1) Field of the Invention
This invention relates to semiconductor devices and more particularly to an improved structure and method for producing electrically programmable read only memory devices (EPROM's) and electrically erasable programmable read only memory devices (EEPROM's).
2) Description of the Prior Art
Computer memories represent one of the fastest growing markets in the world today. Also, computer memory technology is rapidly changing to meet marketplace demands. One of the most important types of computer memory, called an electrically alterable/erasable read only memory (EAROM/EEROM), has a permanent but reprogrammable memory.
Market demands that memories must be faster, smaller and easier to manufacture. In particular there is a challenge to develop stacked gate flash electrically erasable programmable read only memories (EEPROM's or E.sup.2 ROM's) with faster erasure speeds without decreasing the device manufacturing yield.
A conventional EEPROM device works as follows. FIG. 1 shows the conventional stacked gate EEPROM programmed transistor. The stacked EEPROM transistor has an additional polysilicon layer added to the conventional complementary metal oxide semiconductor (CMOS) transistor. This additional polysilicon layer is called a floating gate 16. A control gate 20 is placed above the floating gate 16. The floating gate 16 gets its name because it is not attached to a line but "floats" and is controlled by the control gate 20, source 14 and drain 16 voltages. A thin oxide, called the tunnel oxide 22, separates the floating gate 16 from the source 14, and drain 12 voltages. Another thin insulating layer 18 separates the control gate 20 from the floating gate 16. By controlling the control gate, source and drain voltages, the thin tunnel oxide 22 is used to allow electrons to "tunnel" to or from the floating gate 16 to turn the cell off or on respectively. This tunneling mechanism is called Fowler-Nordheim tunneling. Also, by setting the appropriate voltages on the terminals, "hot electrons" can be induced to charge the floating gate 16, thereby programming the transistor.

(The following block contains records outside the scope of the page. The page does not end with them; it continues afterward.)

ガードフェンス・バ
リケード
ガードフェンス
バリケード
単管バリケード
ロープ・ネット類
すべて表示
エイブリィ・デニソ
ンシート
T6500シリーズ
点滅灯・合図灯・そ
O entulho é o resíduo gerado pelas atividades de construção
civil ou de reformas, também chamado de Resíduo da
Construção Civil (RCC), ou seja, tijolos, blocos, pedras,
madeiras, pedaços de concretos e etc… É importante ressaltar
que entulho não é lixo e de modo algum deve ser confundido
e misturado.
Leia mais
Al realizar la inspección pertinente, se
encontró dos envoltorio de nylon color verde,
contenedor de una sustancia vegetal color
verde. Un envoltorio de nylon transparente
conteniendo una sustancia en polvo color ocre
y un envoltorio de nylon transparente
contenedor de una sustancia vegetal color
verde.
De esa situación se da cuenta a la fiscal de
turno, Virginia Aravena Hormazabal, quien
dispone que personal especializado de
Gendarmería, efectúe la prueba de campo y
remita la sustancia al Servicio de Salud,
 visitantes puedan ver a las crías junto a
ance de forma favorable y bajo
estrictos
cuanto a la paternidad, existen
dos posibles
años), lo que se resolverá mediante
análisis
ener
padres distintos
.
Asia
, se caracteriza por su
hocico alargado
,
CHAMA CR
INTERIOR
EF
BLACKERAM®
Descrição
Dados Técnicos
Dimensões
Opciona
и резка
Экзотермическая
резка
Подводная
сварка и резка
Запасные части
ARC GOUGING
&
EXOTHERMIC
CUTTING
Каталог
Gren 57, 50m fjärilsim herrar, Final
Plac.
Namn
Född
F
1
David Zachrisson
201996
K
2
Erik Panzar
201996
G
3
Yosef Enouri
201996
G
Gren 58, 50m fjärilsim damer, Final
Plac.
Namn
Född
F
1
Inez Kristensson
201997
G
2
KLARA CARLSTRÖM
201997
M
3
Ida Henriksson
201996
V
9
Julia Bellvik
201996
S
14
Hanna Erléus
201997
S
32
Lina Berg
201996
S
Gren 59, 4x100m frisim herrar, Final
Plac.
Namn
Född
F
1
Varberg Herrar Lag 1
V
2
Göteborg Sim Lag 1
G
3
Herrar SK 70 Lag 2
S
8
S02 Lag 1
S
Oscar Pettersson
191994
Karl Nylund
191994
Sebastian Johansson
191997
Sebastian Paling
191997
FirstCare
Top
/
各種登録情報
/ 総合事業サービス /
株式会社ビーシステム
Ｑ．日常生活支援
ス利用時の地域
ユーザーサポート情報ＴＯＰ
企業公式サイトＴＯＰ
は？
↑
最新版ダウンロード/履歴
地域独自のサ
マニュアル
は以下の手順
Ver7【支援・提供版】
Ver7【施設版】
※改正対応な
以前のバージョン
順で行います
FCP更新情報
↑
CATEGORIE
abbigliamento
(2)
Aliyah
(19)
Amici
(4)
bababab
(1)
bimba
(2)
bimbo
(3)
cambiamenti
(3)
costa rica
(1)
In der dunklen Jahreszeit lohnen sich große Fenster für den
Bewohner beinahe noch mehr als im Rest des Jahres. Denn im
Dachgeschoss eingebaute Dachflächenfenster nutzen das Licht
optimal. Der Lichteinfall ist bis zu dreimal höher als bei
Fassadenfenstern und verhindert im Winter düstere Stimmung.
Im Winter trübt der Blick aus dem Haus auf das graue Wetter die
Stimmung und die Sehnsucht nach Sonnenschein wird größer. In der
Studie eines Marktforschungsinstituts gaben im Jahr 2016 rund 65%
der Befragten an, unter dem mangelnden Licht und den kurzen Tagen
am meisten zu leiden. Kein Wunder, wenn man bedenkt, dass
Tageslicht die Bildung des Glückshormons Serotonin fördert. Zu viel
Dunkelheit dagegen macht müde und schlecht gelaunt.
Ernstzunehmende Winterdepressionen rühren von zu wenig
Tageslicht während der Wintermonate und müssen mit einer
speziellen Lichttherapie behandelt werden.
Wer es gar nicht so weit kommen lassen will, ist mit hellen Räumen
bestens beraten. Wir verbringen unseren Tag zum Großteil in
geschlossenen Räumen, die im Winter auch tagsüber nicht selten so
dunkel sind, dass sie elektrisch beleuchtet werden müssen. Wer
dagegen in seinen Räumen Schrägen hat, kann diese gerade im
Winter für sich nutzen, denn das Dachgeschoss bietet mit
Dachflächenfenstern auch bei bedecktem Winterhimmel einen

Still referring to FIG. 1, a memory cell can be programmed by causing hot electrons to be injected from the drain 12 through gate oxide layer 22 onto the floating gate 16. This injection of electrons occurs under the influence of a relatively strong electrical field. Once the strong electrical field has been removed, these electrons are trapped on floating gate 16 causing the memory cell to be programmed. Accordingly, the memory cell may be programmed by placing a memory cell transistor source 14, such as one of bit lines, at a zero volt potential while placing control gate 20 at a relative high positive voltage potential and pulsing a memory cell transistor drain 12, such as bit line with a relatively high voltage. This process causes the floating gate 16 to become charged or programmed.
A memory cell may be read by placing a memory cell transistor source 14 at a zero volt potential, a memory cell transistor drain 12 at a relatively low positive voltage. If the memory cell has not been previously programmed, then the memory cell conducts current. However, if the memory cell has been previously programmed, floating gate 16 will prevent the memory cell from conducting.
In the conventional floating gate cell structure, the erase operation speed is limited by the electric field strength between source and the floating gate which is limited by the tunnel oxide thickness. The thinner the tunnel oxide thickness the faster the electrons can "tunnel" thorough it. This is because the thinner the tunnel oxide the stronger the electric field between the floating gate and the source or drain. However, as the tunnel oxide is thinned, oxide pin holes cause reliability problems. In practice, the tunnel oxide thickness is formed at the lowest thickness to ensure acceptable reliability and manufacturing yields. This tradeoff between tunnel oxide thickness and erase speed limits the overall speed of conventional EEPROM devices.
A method for fabricating a MOS field effect transistor with a recessed gate with self-aligning source and drain regions is shown in U.S. Pat. No. 5,108,937. The erasure rate for this device is still limited by the tunnel oxide thickness.
A new erasing method for a simple stacked gate flash EEPROM is describe in Yamada et all, "A Self-Convergence Erasing Scheme For a Simple Stacked Gate Flash EEPROM", IEDM 91 pp. 307-310. This publication explains a technique to improve cell erasure. Standard cell erasure is achieved by electron tunneling (Fowler-Nordheim or F-N tunneling) between the floating gate and the drain. Yamada's technique makes use of avalanche hot carrier injection after cell erasure by Fowler-Nordheim (F-N) tunneling. A steady state is caused by a balance between the avalanche hot electron injection into the floating gate and the avalanche hot hole injection into the floating gate. This steady state can be controlled by the channel doping level. This new technique results in a tighter distribution of erase threshold voltages. It also allows pre-programming and iteration of the erase and verify sequence to be eliminated. However, the erase step speed is still limited by the the tunnel oxide thickness and the electric field strength between the floating gate and the source.